Record excerpts:
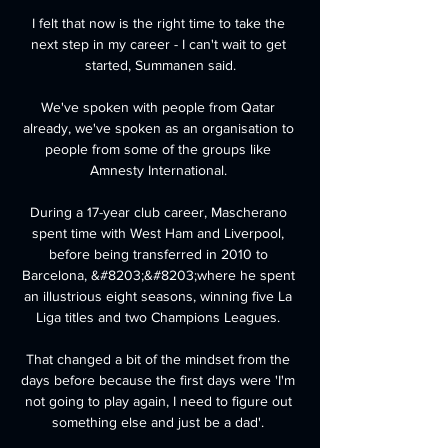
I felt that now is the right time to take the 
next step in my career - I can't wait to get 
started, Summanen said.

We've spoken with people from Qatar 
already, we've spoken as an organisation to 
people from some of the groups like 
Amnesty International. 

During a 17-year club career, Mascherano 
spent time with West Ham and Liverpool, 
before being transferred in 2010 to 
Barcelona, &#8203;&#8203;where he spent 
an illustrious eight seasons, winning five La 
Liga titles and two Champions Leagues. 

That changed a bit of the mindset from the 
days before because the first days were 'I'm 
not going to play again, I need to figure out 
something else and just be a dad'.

* * *

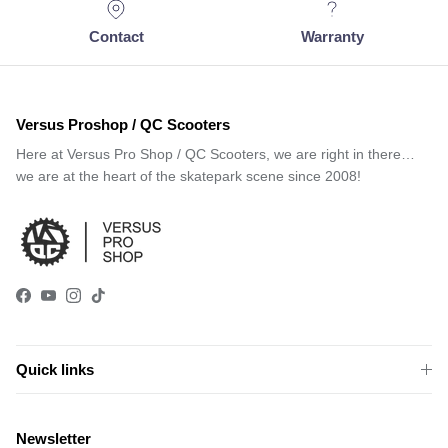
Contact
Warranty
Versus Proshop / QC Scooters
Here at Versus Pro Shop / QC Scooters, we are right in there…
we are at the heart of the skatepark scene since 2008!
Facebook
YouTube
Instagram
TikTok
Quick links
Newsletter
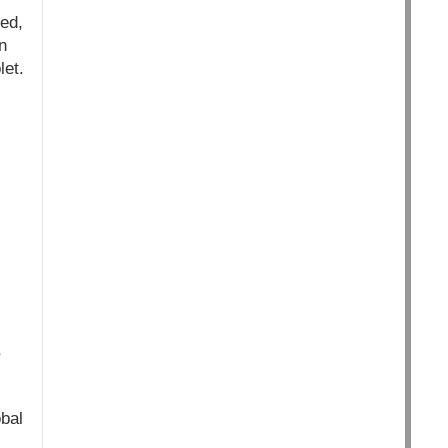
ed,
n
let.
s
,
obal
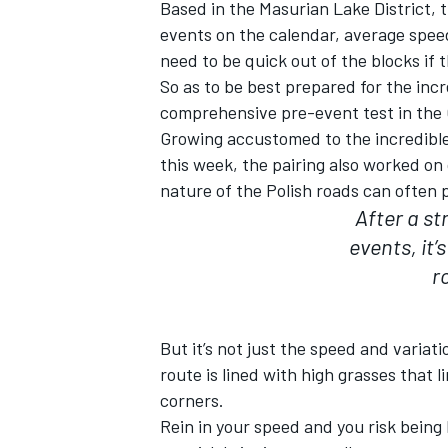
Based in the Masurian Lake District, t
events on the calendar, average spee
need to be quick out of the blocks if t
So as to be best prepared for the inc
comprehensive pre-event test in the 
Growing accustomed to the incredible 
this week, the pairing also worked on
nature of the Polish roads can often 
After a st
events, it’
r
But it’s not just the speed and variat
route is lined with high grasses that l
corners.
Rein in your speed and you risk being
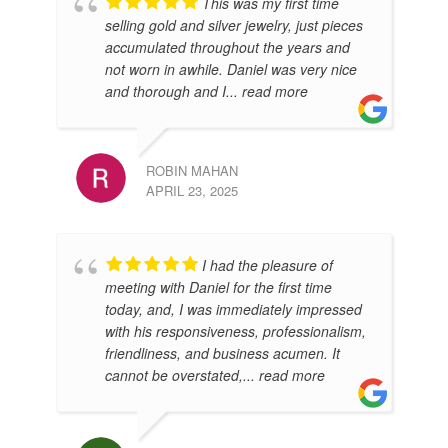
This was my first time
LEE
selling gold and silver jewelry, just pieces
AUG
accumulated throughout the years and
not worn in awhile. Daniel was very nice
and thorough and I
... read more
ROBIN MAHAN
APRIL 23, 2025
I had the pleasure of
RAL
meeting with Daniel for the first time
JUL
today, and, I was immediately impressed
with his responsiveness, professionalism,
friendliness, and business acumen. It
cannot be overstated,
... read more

To do: For each line in the entries that holds "first", return that line.

Output:
days before because the first days were 'I'm 
This was my first time
meeting with Daniel for the first time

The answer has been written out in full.